As he has proven many times in the past, Israel Horovitz can write much better plays than "Fighting Over Beverley." Put simply, it doesn't ring true. And it suffers badly from a Vera Lynn complex.
As he has proven many times in the past, Israel Horovitz can write much better plays than “Fighting Over Beverley.” Put simply, it doesn’t ring true. And it suffers badly from a Vera Lynn complex.
This latest in Horovitz’s cycle of Gloucester plays, which includes “North Shore Fish” and “Park Your Car in Harvard Yard,” revolves around a British World War II bride who jilted her English fiance to marry a Yank from Gloucester. Nearly a half-century later her former fiance, who has remained single and faithful to her, arrives in Gloucester with the announced purpose of taking her back to Blighty with him. By now she and the two men in her life are pushing 70. The play’s fourth character is the married couple’s 40-ish daughter, an L.A. talent agent deeply into psychoanalysis who suddenly arrives home after leaving her third husband.
In “North Shore Fish,” Horovitz evinces a deep rapport with and belief in his Gloucester characters and their lives. In “Fighting Over Beverley” he seems a virtual stranger to them, constantly falling back on Brit vs. Yank cliches and raising far more questions about the behavior of the four than are ever answered. The play demands, for example, a believable explanation of why the ex-fiance waited for nearly 50 years before reclaiming his lost love.
Then there’s Vera Lynn. When in doubt, which is most of the time, the play and production fall back on endless replays of recordings of the popular WWII British singer, or sing-alongs of her songs by the cast, with the central character at a parlor electric organ. By the end of the play it’s possible to never, ever want to hear “When I Grow Too Old to Dream” and “We’ll Meet Again” again.
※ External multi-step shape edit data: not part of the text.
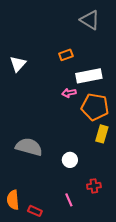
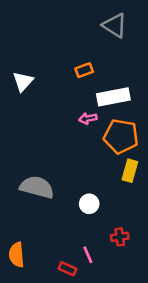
red rectangle: (35, 211) -> (68, 269), moved

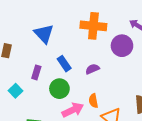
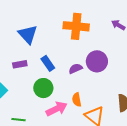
purple circle: (122, 46) -> (97, 61), moved
purple rectangle: (36, 72) -> (20, 64), moved, turned 64

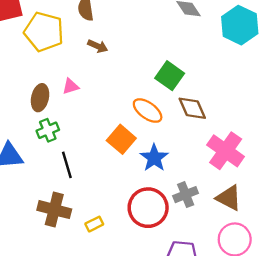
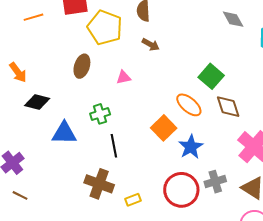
brown ellipse: (40, 98) -> (82, 66), moved

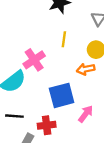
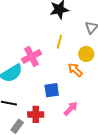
orange arrow: (86, 69) -> (75, 70), turned 49
blue square: (62, 95) -> (52, 90), size x0.7

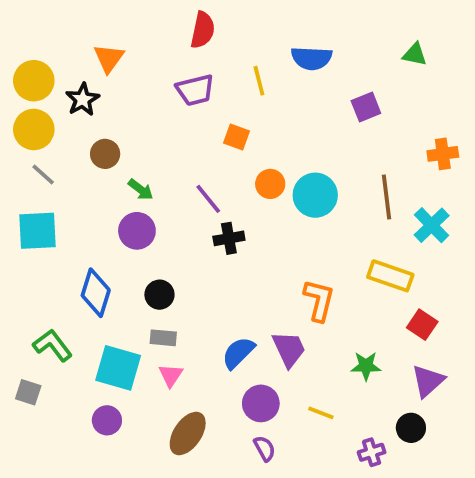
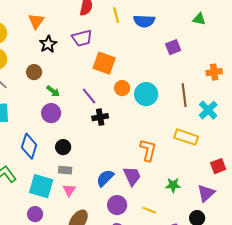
yellow line: (259, 81) -> (116, 15), moved
black star: (83, 99) -> (48, 44), moved
orange square: (236, 137) -> (104, 63), size x1.6
red square: (422, 325) -> (218, 166), moved, turned 35

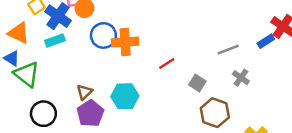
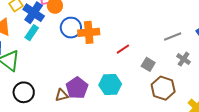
cyan rectangle: (55, 41) -> (32, 33), turned -35
brown triangle: (84, 92) -> (62, 95), moved, turned 32
cyan hexagon: (125, 96) -> (110, 85), moved
purple pentagon: (90, 113) -> (77, 88), moved

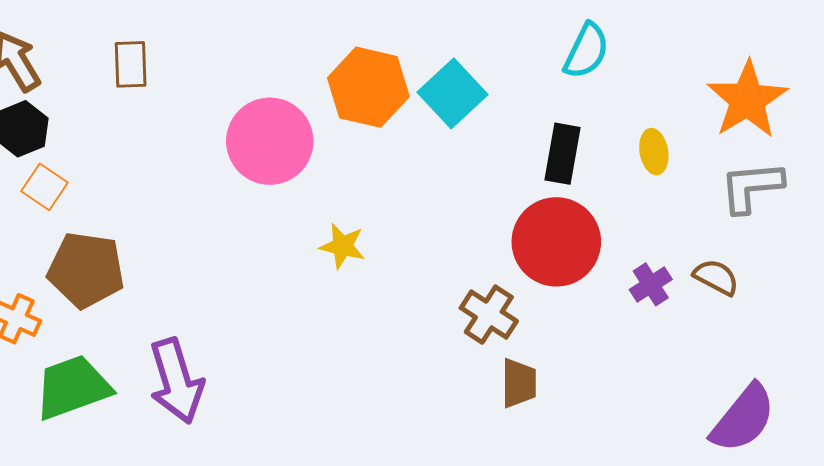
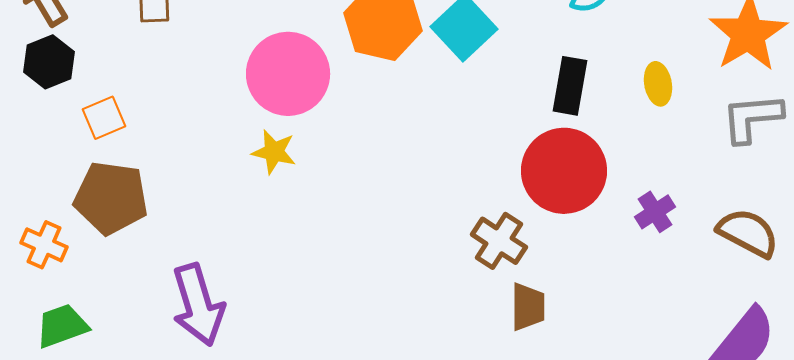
orange square: (45, 187) -> (104, 118), moved, turned 33
yellow star: (342, 246) -> (274, 152), moved
brown semicircle: (716, 277) -> (748, 233), moved, size x1.4
green trapezoid: (73, 387) -> (62, 326), moved, size x0.7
In a much better production, “Fighting Over Beverley” might seem less rickety. But at Horovitz’s Gloucester Stage Company it’s statically directed and staged (the title fight between the two men is hopelessly executed) and inadequately acted. Frankly, it’s a play that, without an actress with the incandescence of a Peggy Ashcroft or a Celia Johnson in its central role, shouldn’t even be attempted.
Certainly the play needs rethinking by Horovitz if it’s to have an afterlife. All four characters need more dimension and the plot needs bolstering and verification. And does the daughter have to be written, directed and played in such an unrelievedly aggressive and unsympathetic manner? Even the play’s central theme, which appears to be the belief that a large percentage of the human race leads unhappy, unfulfilled, lonely lives, is never illuminated beyond its cliched starting point.
It’s now up to Horovitz to decide whether to spend time reworking “Fighting Over Beverley” or to write it off as unsuccessful and move on to his next play.